PARIS
La technologie 3D est devenue un outil indispensable pour l’étude des grottes ornées de la préhistoire, trop fragiles pour accueillir en nombre scientifiques et visiteurs. Le fac-similé physique de la grotte Chauvet inauguré à la fin du mois d’avril est accompagné d’outils numériques de plus en plus bluffants. En attendant l’ère du tout-virtuel.
La 3D est à l’origine de tout maintenant, elle est devenue incontournable », explique Gilles Tosello, préhistorien et artiste peintre qui a réalisé les panneaux ornés de la réplique de la grotte Chauvet. Sortie de terre sur les hauteurs de Vallon-Pont-d’Arc en Ardèche, la construction de la réplique a été permise par une technologie 3D de plus en plus performante, présente également dans la création de Lascaux IV, en Dordogne, qui verra le jour au printemps 2016. La 3D, qui va du scan au laser du site jusqu’à la création de modèles tridimensionnels sur ordinateur, a envahi les champs de la conservation, de la recherche et de la médiation s’agissant des sites préhistoriques ornés. Patrimoine fragile, les grottes et les abris sous roche dans une moindre mesure ont été peu à peu fermés au public et leur accès largement restreint pour les chercheurs.
La grotte Chauvet, une réplique anamorphosée
La leçon de la grotte Lascaux a été bien retenue. En 1962, année de fermeture définitive du site, on comptait jusqu’à 100 000 visiteurs par an. Résultat, la formation de calcite et la prolifération des algues et de mousses menacent encore les chefs-d’œuvre réalisés sur les parois par les hommes du paléolithique, il y a environ 20 000 ans. Même problème au nord de l’Espagne où la grotte d’Altamira connaissait un succès plus franc encore jusqu’à une première fermeture en 1977 avec plus de 160 000 visiteurs annuels. Mais dès lors, comment continuer d’admirer ces sites sans y mettre un pied ? La première réponse apportée est la construction d’une réplique physique. Une idée pas si nouvelle puisqu’elle émerge il y a plus d’un siècle, mais qui a vu sa réalisation et ses ambitions bouleversées par l’innovation technologique.

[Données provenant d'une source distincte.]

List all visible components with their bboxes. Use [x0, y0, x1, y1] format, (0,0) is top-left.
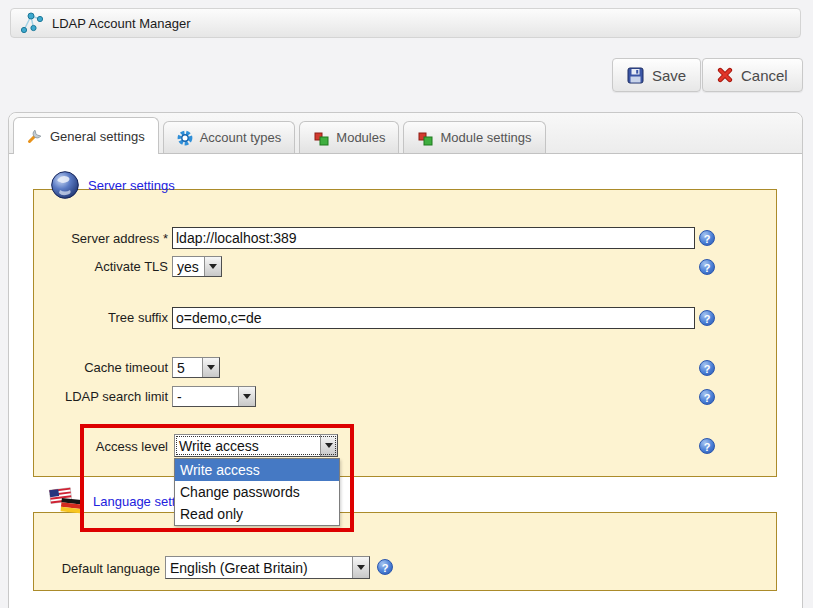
server-address-input[interactable] — [172, 227, 695, 249]
save-floppy-icon — [627, 67, 644, 84]
activate-tls-select[interactable]: yes — [172, 256, 222, 277]
default-language-label: Default language — [22, 561, 160, 576]
dropdown-option-change-passwords[interactable]: Change passwords — [175, 481, 339, 503]
chevron-down-icon — [202, 358, 219, 377]
help-icon[interactable]: ? — [699, 438, 715, 454]
help-icon[interactable]: ? — [699, 310, 715, 326]
tab-module-settings[interactable]: Module settings — [403, 121, 545, 153]
wrench-icon — [27, 128, 43, 144]
cancel-button[interactable]: Cancel — [702, 58, 803, 92]
chevron-down-icon — [352, 557, 369, 578]
save-button[interactable]: Save — [612, 58, 701, 92]
modules-cubes-icon — [313, 130, 329, 146]
tree-suffix-label: Tree suffix — [30, 310, 168, 325]
access-level-label: Access level — [30, 439, 168, 454]
server-address-label: Server address * — [30, 231, 168, 246]
dropdown-option-write-access[interactable]: Write access — [175, 459, 339, 481]
activate-tls-label: Activate TLS — [30, 259, 168, 274]
tab-label: Module settings — [440, 130, 531, 145]
access-level-select[interactable]: Write access — [174, 434, 338, 457]
selected-value: English (Great Britain) — [166, 560, 352, 576]
language-settings-panel — [33, 512, 777, 591]
selected-value: 5 — [173, 360, 202, 376]
chevron-down-icon — [320, 435, 337, 456]
help-icon[interactable]: ? — [699, 259, 715, 275]
help-icon[interactable]: ? — [377, 559, 393, 575]
chevron-down-icon — [238, 387, 255, 406]
cache-timeout-select[interactable]: 5 — [172, 357, 220, 378]
modules-cubes-icon — [417, 130, 433, 146]
globe-icon — [50, 170, 80, 200]
dropdown-option-read-only[interactable]: Read only — [175, 503, 339, 525]
server-settings-title: Server settings — [88, 178, 175, 193]
lam-settings-page: LDAP Account Manager Save Cancel — [0, 0, 813, 608]
window-titlebar: LDAP Account Manager — [10, 8, 801, 38]
tab-account-types[interactable]: Account types — [163, 121, 296, 153]
access-level-dropdown-list: Write access Change passwords Read only — [174, 458, 340, 526]
tab-modules[interactable]: Modules — [299, 121, 399, 153]
ldap-search-limit-select[interactable]: - — [172, 386, 256, 407]
server-settings-legend: Server settings — [50, 170, 175, 200]
cancel-button-label: Cancel — [741, 67, 788, 84]
tree-suffix-input[interactable] — [172, 307, 695, 329]
chevron-down-icon — [204, 257, 221, 276]
ldap-search-limit-label: LDAP search limit — [30, 389, 168, 404]
selected-value: - — [173, 389, 238, 405]
help-icon[interactable]: ? — [699, 389, 715, 405]
tab-label: Account types — [200, 130, 282, 145]
cancel-x-icon — [717, 67, 733, 83]
lam-logo-icon — [19, 11, 43, 35]
window-title: LDAP Account Manager — [52, 16, 191, 31]
gear-icon — [177, 130, 193, 146]
cache-timeout-label: Cache timeout — [30, 360, 168, 375]
tab-bar: General settings Account types — [9, 113, 802, 154]
tab-label: General settings — [50, 129, 145, 144]
save-button-label: Save — [652, 67, 686, 84]
help-icon[interactable]: ? — [699, 360, 715, 376]
flags-icon — [48, 486, 85, 516]
tab-label: Modules — [336, 130, 385, 145]
help-icon[interactable]: ? — [699, 230, 715, 246]
selected-value: Write access — [175, 438, 320, 454]
tab-general-settings[interactable]: General settings — [13, 117, 159, 154]
default-language-select[interactable]: English (Great Britain) — [165, 556, 370, 579]
selected-value: yes — [173, 259, 204, 275]
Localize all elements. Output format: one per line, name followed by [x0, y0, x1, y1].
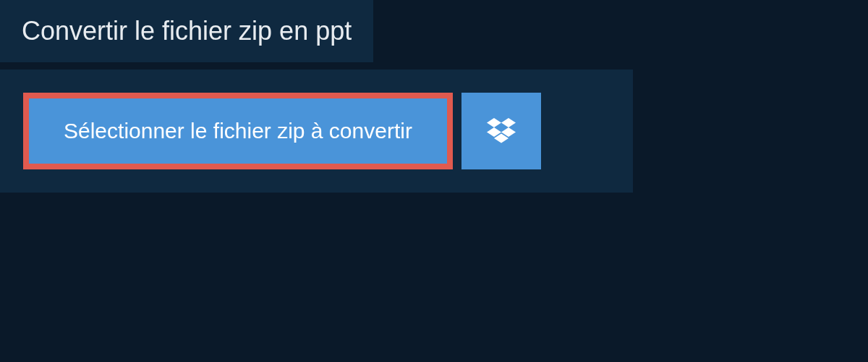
title-bar: Convertir le fichier zip en ppt	[0, 0, 373, 62]
select-file-button[interactable]: Sélectionner le fichier zip à convertir	[23, 93, 453, 169]
dropbox-icon	[487, 118, 516, 144]
select-file-label: Sélectionner le fichier zip à convertir	[64, 119, 412, 143]
dropbox-button[interactable]	[461, 93, 541, 169]
page-title: Convertir le fichier zip en ppt	[22, 16, 352, 46]
upload-panel: Sélectionner le fichier zip à convertir	[0, 70, 633, 193]
button-row: Sélectionner le fichier zip à convertir	[23, 93, 610, 169]
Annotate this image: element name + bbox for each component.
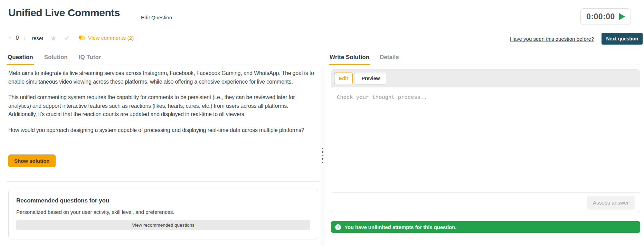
question-page: Unified Live Comments Edit Question 0:00… — [0, 0, 644, 246]
drag-dots-icon — [322, 155, 323, 156]
arrow-up-icon[interactable]: ↑ — [8, 35, 12, 41]
divider — [7, 181, 320, 182]
editor-preview-tab[interactable]: Preview — [355, 73, 386, 84]
tab-iq-tutor[interactable]: IQ Tutor — [78, 54, 102, 65]
view-recommended-button[interactable]: View recommended questions — [16, 220, 310, 230]
tab-question[interactable]: Question — [7, 54, 34, 65]
view-comments-link[interactable]: View comments (2) — [79, 35, 134, 41]
next-question-button[interactable]: Next question — [602, 33, 643, 45]
drag-dots-icon — [322, 151, 323, 153]
vote-bar: ↑ 0 ↓ reset ★ ✓ View comments (2) — [8, 34, 134, 42]
left-tab-bar: Question Solution IQ Tutor — [7, 54, 320, 65]
reset-link[interactable]: reset — [32, 35, 43, 41]
drag-dots-icon — [322, 158, 323, 160]
panel-resize-handle[interactable] — [321, 65, 324, 246]
recommended-questions-card: Recommended questions for you Personaliz… — [8, 189, 318, 239]
checkmark-icon[interactable]: ✓ — [64, 35, 70, 41]
header-right-actions: Have you seen this question before? Next… — [510, 33, 643, 45]
info-icon: i — [335, 224, 341, 230]
question-body: Meta aims to integrate its live streamin… — [8, 69, 317, 142]
chat-bubbles-icon — [79, 35, 85, 41]
play-icon[interactable] — [619, 13, 625, 20]
solution-textarea[interactable] — [331, 87, 640, 192]
page-title: Unified Live Comments — [8, 7, 120, 19]
attempts-notice-banner: i You have unlimited attempts for this q… — [331, 221, 640, 233]
recommended-subtitle: Personalized based on your user activity… — [16, 209, 310, 215]
question-paragraph: How would you approach designing a syste… — [8, 126, 317, 135]
timer-widget: 0:00:00 — [580, 8, 631, 25]
view-comments-label: View comments (2) — [88, 35, 134, 41]
solution-editor: Edit Preview Assess answer — [331, 69, 640, 213]
editor-edit-tab[interactable]: Edit — [334, 73, 353, 84]
tab-solution[interactable]: Solution — [44, 54, 68, 65]
star-icon[interactable]: ★ — [50, 35, 57, 42]
question-paragraph: Meta aims to integrate its live streamin… — [8, 69, 317, 86]
editor-toolbar: Edit Preview — [331, 69, 640, 87]
tab-write-solution[interactable]: Write Solution — [329, 54, 370, 65]
assess-answer-button[interactable]: Assess answer — [587, 196, 635, 210]
right-tab-bar: Write Solution Details — [329, 54, 640, 65]
drag-dots-icon — [322, 148, 323, 149]
arrow-down-icon[interactable]: ↓ — [23, 35, 26, 41]
recommended-title: Recommended questions for you — [16, 197, 310, 204]
edit-question-link[interactable]: Edit Question — [141, 15, 172, 20]
tab-details[interactable]: Details — [379, 54, 400, 65]
attempts-notice-text: You have unlimited attempts for this que… — [344, 224, 456, 230]
seen-before-link[interactable]: Have you seen this question before? — [510, 36, 594, 42]
editor-footer: Assess answer — [331, 192, 640, 213]
show-solution-button[interactable]: Show solution — [8, 154, 56, 167]
drag-dots-icon — [322, 162, 323, 163]
vote-count: 0 — [16, 35, 19, 41]
editor-area — [331, 87, 640, 192]
question-paragraph: This unified commenting system requires … — [8, 93, 317, 119]
timer-value: 0:00:00 — [586, 12, 615, 21]
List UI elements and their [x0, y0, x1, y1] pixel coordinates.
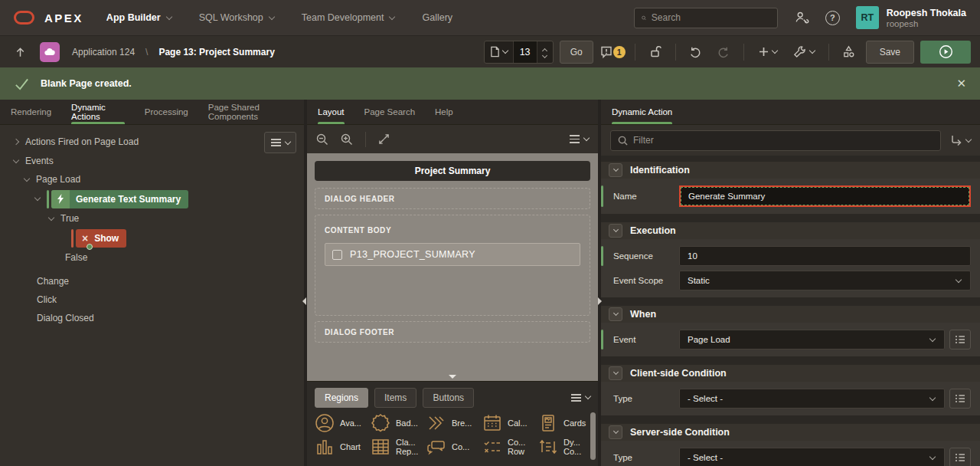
gallery-tab-items[interactable]: Items [374, 388, 416, 408]
global-search[interactable] [634, 8, 778, 28]
undo-button[interactable] [685, 41, 707, 63]
page-issues-button[interactable]: 1 [599, 45, 626, 59]
collapse-button[interactable] [609, 307, 622, 321]
chevron-right-icon [13, 139, 19, 145]
collapse-button[interactable] [609, 163, 622, 177]
save-button[interactable]: Save [866, 41, 914, 64]
breadcrumb-application[interactable]: Application 124 [72, 47, 135, 57]
chevron-down-icon [612, 369, 618, 375]
collapse-right-handle[interactable] [598, 297, 602, 305]
tab-dynamic-action[interactable]: Dynamic Action [612, 100, 672, 124]
page-picker-button[interactable] [485, 41, 513, 63]
unlock-button[interactable] [645, 41, 666, 63]
tree-node-show[interactable]: × Show [0, 228, 304, 248]
tab-dynamic-actions[interactable]: Dynamic Actions [71, 100, 125, 124]
tree-node-actions-fired[interactable]: Actions Fired on Page Load [0, 132, 304, 152]
layout-toolbar [307, 125, 598, 153]
breadcrumb-page: Page 13: Project Summary [158, 47, 274, 57]
zoom-in-button[interactable] [341, 133, 353, 146]
tab-page-shared-components[interactable]: Page Shared Components [208, 100, 293, 124]
gallery-item-column-toggle-row[interactable]: Co...Row [482, 437, 538, 457]
server-condition-quickpick-button[interactable] [949, 448, 971, 466]
dialog-title-region[interactable]: Project Summary [315, 161, 590, 181]
user-menu[interactable]: RT Roopesh Thokala roopesh [856, 6, 966, 29]
page-item-p13-project-summary[interactable]: P13_PROJECT_SUMMARY [325, 243, 580, 266]
go-button[interactable]: Go [560, 41, 593, 64]
event-quickpick-button[interactable] [949, 330, 971, 350]
go-to-group-button[interactable] [950, 135, 971, 146]
chevron-down-icon [612, 166, 618, 172]
gallery-item-dynamic-content[interactable]: Dy...Co... [538, 437, 594, 457]
shared-components-button[interactable] [838, 41, 860, 63]
event-select[interactable]: Page Load [679, 330, 945, 350]
tab-rendering[interactable]: Rendering [11, 100, 51, 124]
gallery-item-cards[interactable]: Cards [538, 413, 594, 433]
tree-node-generate-text-summary[interactable]: Generate Text Summary [0, 189, 304, 209]
nav-gallery[interactable]: Gallery [422, 12, 452, 23]
event-scope-select[interactable]: Static [679, 271, 971, 290]
search-input[interactable] [652, 12, 770, 23]
admin-icon[interactable] [794, 10, 809, 25]
server-condition-type-select[interactable]: - Select - [679, 448, 945, 466]
up-to-app-button[interactable] [9, 41, 31, 63]
tab-layout[interactable]: Layout [318, 100, 345, 124]
collapse-button[interactable] [609, 425, 622, 439]
nav-sql-workshop[interactable]: SQL Workshop [199, 12, 274, 23]
create-menu-button[interactable] [753, 41, 782, 63]
tree-menu-button[interactable] [264, 132, 296, 153]
tree-node-click[interactable]: Click [0, 290, 304, 309]
name-input[interactable] [681, 187, 969, 205]
gallery-menu-button[interactable] [571, 394, 590, 402]
tab-help[interactable]: Help [435, 100, 453, 124]
content-body-region[interactable]: CONTENT BODY P13_PROJECT_SUMMARY [315, 215, 590, 316]
gallery-scrollbar[interactable] [590, 412, 596, 460]
gallery-item-comments[interactable]: Co... [426, 437, 482, 457]
gallery-tab-buttons[interactable]: Buttons [423, 388, 474, 408]
gallery-item-avatar[interactable]: Ava... [315, 413, 371, 433]
zoom-out-button[interactable] [316, 133, 328, 146]
gallery-collapse-handle[interactable] [449, 375, 456, 379]
tree-node-false[interactable]: False [0, 248, 304, 267]
expand-layout-button[interactable] [378, 133, 390, 145]
gallery-item-calendar[interactable]: Cal... [482, 413, 538, 433]
tab-page-search[interactable]: Page Search [364, 100, 416, 124]
help-icon[interactable]: ? [825, 11, 840, 25]
gallery-item-badge[interactable]: Bad... [371, 413, 426, 433]
issue-count-badge: 1 [613, 46, 626, 58]
badge-icon [371, 413, 390, 433]
gallery-item-breadcrumb[interactable]: Bre... [426, 413, 482, 433]
search-icon [642, 13, 646, 23]
page-stepper[interactable] [537, 41, 553, 63]
collapse-button[interactable] [609, 224, 622, 238]
property-filter[interactable] [610, 130, 941, 151]
tree-node-events[interactable]: Events [0, 152, 304, 170]
nav-team-development[interactable]: Team Development [302, 12, 395, 23]
tab-processing[interactable]: Processing [145, 100, 188, 124]
gallery-item-classic-report[interactable]: Cla...Rep... [371, 437, 426, 457]
nav-app-builder[interactable]: App Builder [106, 12, 172, 23]
layout-menu-button[interactable] [570, 135, 589, 143]
redo-button[interactable] [713, 41, 734, 63]
page-number[interactable]: 13 [513, 41, 537, 63]
search-icon [618, 136, 628, 146]
dialog-footer-region[interactable]: DIALOG FOOTER [315, 321, 590, 343]
tree-node-page-load[interactable]: Page Load [0, 170, 304, 189]
client-condition-quickpick-button[interactable] [949, 389, 971, 409]
tree-node-change[interactable]: Change [0, 272, 304, 290]
utilities-menu-button[interactable] [789, 41, 819, 63]
menu-icon [570, 135, 580, 143]
tree-node-true[interactable]: True [0, 209, 304, 228]
close-icon[interactable]: ✕ [956, 77, 966, 90]
app-icon[interactable] [40, 42, 60, 62]
gallery-tab-regions[interactable]: Regions [315, 388, 368, 408]
goto-arrow-icon [950, 135, 962, 146]
dialog-header-region[interactable]: DIALOG HEADER [315, 188, 590, 209]
filter-input[interactable] [633, 135, 933, 146]
run-page-button[interactable] [920, 41, 971, 64]
sequence-input[interactable] [688, 251, 962, 261]
gallery-item-chart[interactable]: Chart [315, 437, 371, 457]
collapse-left-handle[interactable] [302, 297, 306, 305]
client-condition-type-select[interactable]: - Select - [679, 389, 945, 409]
collapse-button[interactable] [609, 366, 622, 380]
tree-node-dialog-closed[interactable]: Dialog Closed [0, 309, 304, 327]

Tout commence par un premier scan laser complet du site afin de créer une base de données unique, plus ou moins précise selon l’intérêt des parois, qui sera complétée selon les besoins et les financements. Le résultat est un nuage de points qui acquiert peu à peu l’aspect d’une grotte par la phase de « texturage », grâce à laquelle les parois et la matière naturelle apparaissent. Enfin, les dessins et gravures, pris en photographies numériques de manière à correspondre au scan laser, sont posés sur le modèle numérique. On obtient alors un modèle numérique de terrain qui peut être décliné sans limite selon les besoins de la conservation, de la recherche et de la réalisation de répliques grandeur nature… ou presque.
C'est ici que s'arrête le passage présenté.